As Plaintiff was previously informed, he does not have a freestanding constitutional right to a particular classification level or to be housed in a particular prison, see Olim v. Wakinekona, 461 U.S. 238, 244-45, 103 S.Ct. 1741 (1983) (no justifiable expectation of incarceration in a particular state); Meachum v. Fano, 427 U.S. 215, 224-25, 96 S.Ct. 2532 (1976) (no justifiable expectation of incarceration in a particular prison within a state), and Plaintiff has not demonstrated the existence of a state-created liberty interest in either, Wilkinson, 545 U.S. at 222-23; Myron, 476 F.3d at 718. In the absence of a protected liberty interest, Plaintiff's claim that he was denied due process fails. Wilkinson, 545 U.S. at 221.

D. Retaliation Claim

Plaintiff alleges that he suffered punitive reprisals for filing citizen complaints and complaining about his illegal confinement, and that the failure to transfer him was due to the fact he filed citizen complaints. However, Plaintiff's amended complaint fails to set any facts supporting a claim that adverse action was taken against him because of his engagement in conduct protected under the First Amendment. Watison v. Carter, 668 F.3d 1108, 1114-15 (9th Cir. 2012); Brodheim v. Cry, 584 F.3d 1262, 1269 (9th Cir. 2009); Rhodes v. Robinson, 408 F.3d 559, 567-68 (9th Cir. 2005). Although Plaintiff has a protected right to file prison grievances, his bare assertion of retaliatory motive does not suffice to support a plausible claim. Watison, 668 F.3d at 1114; Brodheim, 584 F.3d at 1269.

E. Equal Protection Claim

Finally, Plaintiff alleges that he was denied equal protection under the law. The Equal Protection Clause requires that persons who are similarly situated be treated alike. City of Cleburne v. Cleburne Living Center, Inc., 473 U.S. 432, 439, 105 S.Ct. 3249 (1985); Hartmann, 707 F.3d 1114, 1123 (9th Cir. 2013); Furnace v. Sullivan, 705 F.3d 1021, 1030-31 (9th Cir. 2013); Shakur v. Schriro, 514 F.3d 878, 891 (9th Cir. 2008). To state a claim, Plaintiff must allege facts showing that Defendants acted with an intent or purpose to discriminate against him based on his membership in a protected class. Hartmann, 707 F.3d at 1123 (quotation marks and citations omitted); accord Furnace, 705 F.3d at 1030-31.

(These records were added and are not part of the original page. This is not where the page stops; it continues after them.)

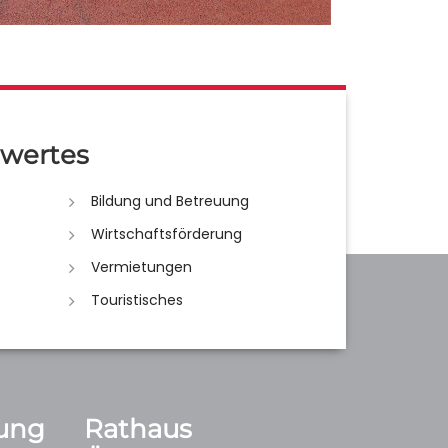
wertes
Bildung und Betreuung
Wirtschaftsförderung
Vermietungen
Touristisches
ung
Rathaus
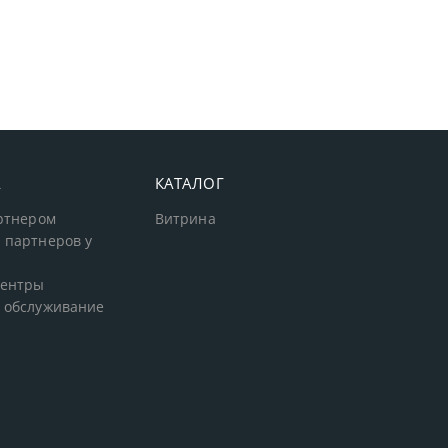
А
КАТАЛОГ
артнером
Витрина
 партнеров у
центры
 обслуживание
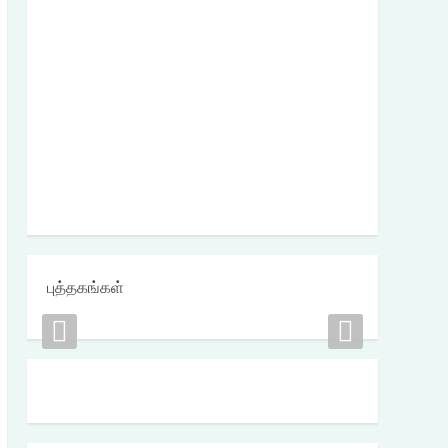
புத்தகங்கள்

Plaintiff's amended complaint is devoid of any facts which suggest Defendants intentionally discriminated against him by treating him differently than other similarly situated inmates and he fails to state a claim. Hartmann, 707 F.3d at 1123; Furnace, 705 F.3d at 1030-31. Plaintiff was previously warned that he must allege facts to support his claims and that conclusory assertions of wrongdoing will not suffice. Despite this admonition, Plaintiff baldly asserts that his right to equal protection was violated, without setting forth any supporting facts.

III. Conclusion and Order

Plaintiff's amended complaint fails to state any claims upon which relief may be granted under section 1983. Plaintiff was previously provided with notice of the deficiencies in his claims and given leave to amend, and based on the deficiencies at issue in his amended complaint, further leave to amend is not warranted. Akhtar v. Mesa, 698 F.3d 1202, 1212-13 (9th Cir. 2012); Lopez v. Smith, 203 F.3d 1122, 1130 (9th Cir. 2000); Noll v. Carlson, 809 F.2d 1446, 1448-49 (9th Cir. 1987).

Accordingly, this action is HEREBY ORDERED DISMISSED, with prejudice, for failure to state a claim under section1983 and this dismissal is subject to the "three-strikes" provision set forth in 28 U.S.C. § 1915(g). Silva v. Di Vittorio, 658 F.3d 1090, 1098-99 (9th Cir. 2011).